[Exercise requirements] The entries below are to be repeated verbatim, in full.

[Data in this exercise]

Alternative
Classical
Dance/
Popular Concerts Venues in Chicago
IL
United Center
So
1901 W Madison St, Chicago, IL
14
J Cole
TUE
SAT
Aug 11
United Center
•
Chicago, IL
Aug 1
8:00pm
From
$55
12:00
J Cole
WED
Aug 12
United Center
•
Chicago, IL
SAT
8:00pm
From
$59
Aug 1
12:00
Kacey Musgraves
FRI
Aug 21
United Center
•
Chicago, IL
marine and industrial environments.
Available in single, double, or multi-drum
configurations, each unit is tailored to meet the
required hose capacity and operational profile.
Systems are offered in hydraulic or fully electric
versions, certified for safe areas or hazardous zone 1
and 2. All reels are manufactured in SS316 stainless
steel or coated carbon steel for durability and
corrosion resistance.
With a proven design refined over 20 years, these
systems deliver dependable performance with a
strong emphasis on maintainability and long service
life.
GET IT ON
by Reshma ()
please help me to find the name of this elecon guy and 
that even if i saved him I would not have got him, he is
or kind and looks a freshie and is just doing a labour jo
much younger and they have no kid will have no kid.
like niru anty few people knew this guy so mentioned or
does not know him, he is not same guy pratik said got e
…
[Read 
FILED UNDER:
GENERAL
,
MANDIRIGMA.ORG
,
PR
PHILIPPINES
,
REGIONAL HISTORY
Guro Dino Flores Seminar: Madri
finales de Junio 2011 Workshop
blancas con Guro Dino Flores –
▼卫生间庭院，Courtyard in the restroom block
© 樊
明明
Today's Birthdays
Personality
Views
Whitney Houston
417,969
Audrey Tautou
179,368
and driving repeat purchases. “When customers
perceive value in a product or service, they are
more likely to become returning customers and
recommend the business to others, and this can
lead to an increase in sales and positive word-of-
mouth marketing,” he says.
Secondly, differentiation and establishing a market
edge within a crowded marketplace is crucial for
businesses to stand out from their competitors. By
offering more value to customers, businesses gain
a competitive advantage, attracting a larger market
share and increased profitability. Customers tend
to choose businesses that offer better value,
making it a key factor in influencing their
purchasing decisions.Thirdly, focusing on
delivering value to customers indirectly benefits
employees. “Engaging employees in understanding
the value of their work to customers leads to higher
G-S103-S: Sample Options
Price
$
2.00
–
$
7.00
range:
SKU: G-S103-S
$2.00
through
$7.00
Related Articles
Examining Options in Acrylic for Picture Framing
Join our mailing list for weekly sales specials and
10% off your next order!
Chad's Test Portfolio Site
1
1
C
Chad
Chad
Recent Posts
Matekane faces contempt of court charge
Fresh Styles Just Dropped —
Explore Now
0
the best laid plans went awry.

[Written answer]
Alternative
Classical
Dance/
Popular Concerts Venues in Chicago
IL
United Center
So
1901 W Madison St, Chicago, IL
14
J Cole
TUE
SAT
Aug 11
United Center
•
Chicago, IL
Aug 1
8:00pm
From
$55
12:00
J Cole
WED
Aug 12
United Center
•
Chicago, IL
SAT
8:00pm
From
$59
Aug 1
12:00
Kacey Musgraves
FRI
Aug 21
United Center
•
Chicago, IL
marine and industrial environments.
Available in single, double, or multi-drum
configurations, each unit is tailored to meet the
required hose capacity and operational profile.
Systems are offered in hydraulic or fully electric
versions, certified for safe areas or hazardous zone 1
and 2. All reels are manufactured in SS316 stainless
steel or coated carbon steel for durability and
corrosion resistance.
With a proven design refined over 20 years, these
systems deliver dependable performance with a
strong emphasis on maintainability and long service
life.
GET IT ON
by Reshma ()
please help me to find the name of this elecon guy and 
that even if i saved him I would not have got him, he is
or kind and looks a freshie and is just doing a labour jo
much younger and they have no kid will have no kid.
like niru anty few people knew this guy so mentioned or
does not know him, he is not same guy pratik said got e
…
[Read 
FILED UNDER:
GENERAL
,
MANDIRIGMA.ORG
,
PR
PHILIPPINES
,
REGIONAL HISTORY
Guro Dino Flores Seminar: Madri
finales de Junio 2011 Workshop
blancas con Guro Dino Flores –
▼卫生间庭院，Courtyard in the restroom block
© 樊
明明
Today's Birthdays
Personality
Views
Whitney Houston
417,969
Audrey Tautou
179,368
and driving repeat purchases. “When customers
perceive value in a product or service, they are
more likely to become returning customers and
recommend the business to others, and this can
lead to an increase in sales and positive word-of-
mouth marketing,” he says.
Secondly, differentiation and establishing a market
edge within a crowded marketplace is crucial for
businesses to stand out from their competitors. By
offering more value to customers, businesses gain
a competitive advantage, attracting a larger market
share and increased profitability. Customers tend
to choose businesses that offer better value,
making it a key factor in influencing their
purchasing decisions.Thirdly, focusing on
delivering value to customers indirectly benefits
employees. “Engaging employees in understanding
the value of their work to customers leads to higher
G-S103-S: Sample Options
Price
$
2.00
–
$
7.00
range:
SKU: G-S103-S
$2.00
through
$7.00
Related Articles
Examining Options in Acrylic for Picture Framing
Join our mailing list for weekly sales specials and
10% off your next order!
Chad's Test Portfolio Site
1
1
C
Chad
Chad
Recent Posts
Matekane faces contempt of court charge
Fresh Styles Just Dropped —
Explore Now
0
the best laid plans went awry.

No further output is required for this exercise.